[Dataset entries]
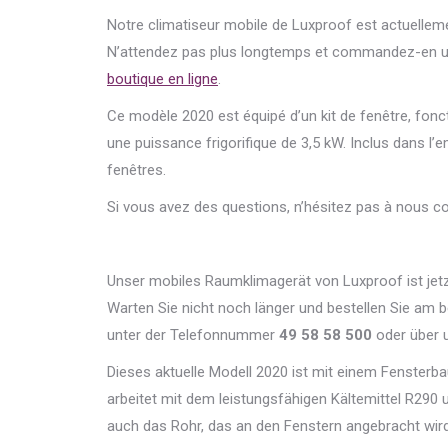
Notre climatiseur mobile de Luxproof est actuellem
N’attendez pas plus longtemps et commandez-en u
boutique en ligne
.
Ce modèle 2020 est équipé d’un kit de fenêtre, fonct
une puissance frigorifique de 3,5 kW. Inclus dans l’
fenêtres.
Si vous avez des questions, n’hésitez pas à nous co
Unser mobiles Raumklimagerät von Luxproof ist jetz
Warten Sie nicht noch länger und bestellen Sie am b
unter der Telefonnummer
49 58 58 500
oder über 
Dieses aktuelle Modell 2020 ist mit einem Fensterba
arbeitet mit dem leistungsfähigen Kältemittel R290 
auch das Rohr, das an den Fenstern angebracht wird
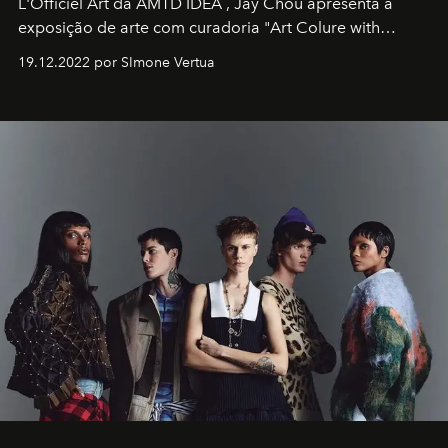
L'Officiel Art
da
AMTD IDEA
,
Jay Chou
apresenta a
exposição de arte com curadoria "Art Colure with
Artistes" no icônico
Marina Bay Sands
de Cingapura.
19.12.2022 por SImone Vertua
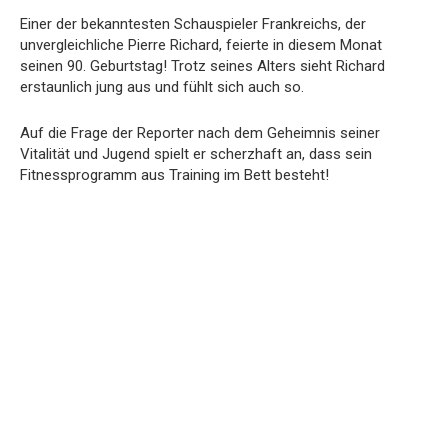
Einer der bekanntesten Schauspieler Frankreichs, der
unvergleichliche Pierre Richard, feierte in diesem Monat
seinen 90. Geburtstag! Trotz seines Alters sieht Richard
erstaunlich jung aus und fühlt sich auch so.
Auf die Frage der Reporter nach dem Geheimnis seiner
Vitalität und Jugend spielt er scherzhaft an, dass sein
Fitnessprogramm aus Training im Bett besteht!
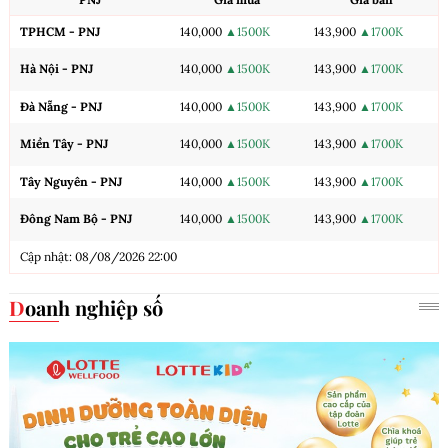
TPHCM - PNJ
140,000
▲1500K
143,900
▲1700K
Hà Nội - PNJ
140,000
▲1500K
143,900
▲1700K
Đà Nẵng - PNJ
140,000
▲1500K
143,900
▲1700K
Miền Tây - PNJ
140,000
▲1500K
143,900
▲1700K
Tây Nguyên - PNJ
140,000
▲1500K
143,900
▲1700K
Đông Nam Bộ - PNJ
140,000
▲1500K
143,900
▲1700K
Cập nhật: 08/08/2026 22:00
Doanh nghiệp số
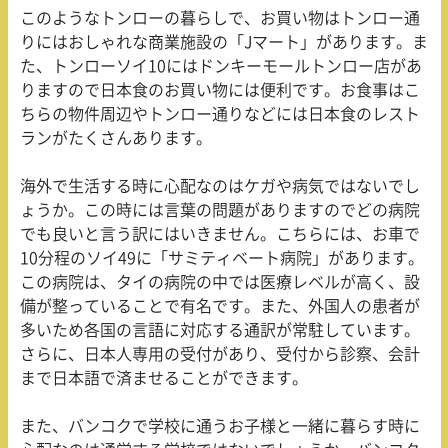
このようなトンローの暮らしで、お買い物はトンロー通
りにはおしゃれな商業施設の「
J
マート」があります。ま
た、トンローソイ
10
にはドンキーモールトンロー店があ
りますので日本食のお買い物には便利です。お食事はこ
ちらの物件周辺やトンロー通りなどには日本食のレスト
ランがたくさんあります。
海外で生活する時に心配なのはケガや病気ではないでし
ょうか。この時には言葉の問題がありますのでどの病院
でも良いと言う訳にはいきません。こちらには、お車で
10
分程のソイ
49
に「サミティベート病院」があります。
この病院は、タイの病院の中では医療レベルが高く、設
備が整っていることで有名です。また、外国人の患者が
多いため各国の言語に対応する通訳が常駐しています。
さらに、日本人専用の受付があり、受付から診察、会計
まで日本語で済ませることができます。
また、バンコクで学校に通うお子様と一緒に暮らす時に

** What to do **
Please write out all the entries above again exactly as they appear, skipping any images.

** Task output **
Notre climatiseur mobile de Luxproof est actuellem
N’attendez pas plus longtemps et commandez-en u
boutique en ligne
.
Ce modèle 2020 est équipé d’un kit de fenêtre, fonct
une puissance frigorifique de 3,5 kW. Inclus dans l’
fenêtres.
Si vous avez des questions, n’hésitez pas à nous co
Unser mobiles Raumklimagerät von Luxproof ist jetz
Warten Sie nicht noch länger und bestellen Sie am b
unter der Telefonnummer
49 58 58 500
oder über 
Dieses aktuelle Modell 2020 ist mit einem Fensterba
arbeitet mit dem leistungsfähigen Kältemittel R290 
auch das Rohr, das an den Fenstern angebracht wird
L'Officiel Art
da
AMTD IDEA
,
Jay Chou
apresenta a
exposição de arte com curadoria "Art Colure with
Artistes" no icônico
Marina Bay Sands
de Cingapura.
19.12.2022 por SImone Vertua
Einer der bekanntesten Schauspieler Frankreichs, der
unvergleichliche Pierre Richard, feierte in diesem Monat
seinen 90. Geburtstag! Trotz seines Alters sieht Richard
erstaunlich jung aus und fühlt sich auch so.
Auf die Frage der Reporter nach dem Geheimnis seiner
Vitalität und Jugend spielt er scherzhaft an, dass sein
Fitnessprogramm aus Training im Bett besteht!
TPHCM - PNJ
140,000
▲1500K
143,900
▲1700K
Hà Nội - PNJ
140,000
▲1500K
143,900
▲1700K
Đà Nẵng - PNJ
140,000
▲1500K
143,900
▲1700K
Miền Tây - PNJ
140,000
▲1500K
143,900
▲1700K
Tây Nguyên - PNJ
140,000
▲1500K
143,900
▲1700K
Đông Nam Bộ - PNJ
140,000
▲1500K
143,900
▲1700K
Cập nhật: 08/08/2026 22:00
Doanh nghiệp số
このようなトンローの暮らしで、お買い物はトンロー通
りにはおしゃれな商業施設の「
J
マート」があります。ま
た、トンローソイ
10
にはドンキーモールトンロー店があ
りますので日本食のお買い物には便利です。お食事はこ
ちらの物件周辺やトンロー通りなどには日本食のレスト
ランがたくさんあります。
海外で生活する時に心配なのはケガや病気ではないでし
ょうか。この時には言葉の問題がありますのでどの病院
でも良いと言う訳にはいきません。こちらには、お車で
10
分程のソイ
49
に「サミティベート病院」があります。
この病院は、タイの病院の中では医療レベルが高く、設
備が整っていることで有名です。また、外国人の患者が
多いため各国の言語に対応する通訳が常駐しています。
さらに、日本人専用の受付があり、受付から診察、会計
まで日本語で済ませることができます。
また、バンコクで学校に通うお子様と一緒に暮らす時に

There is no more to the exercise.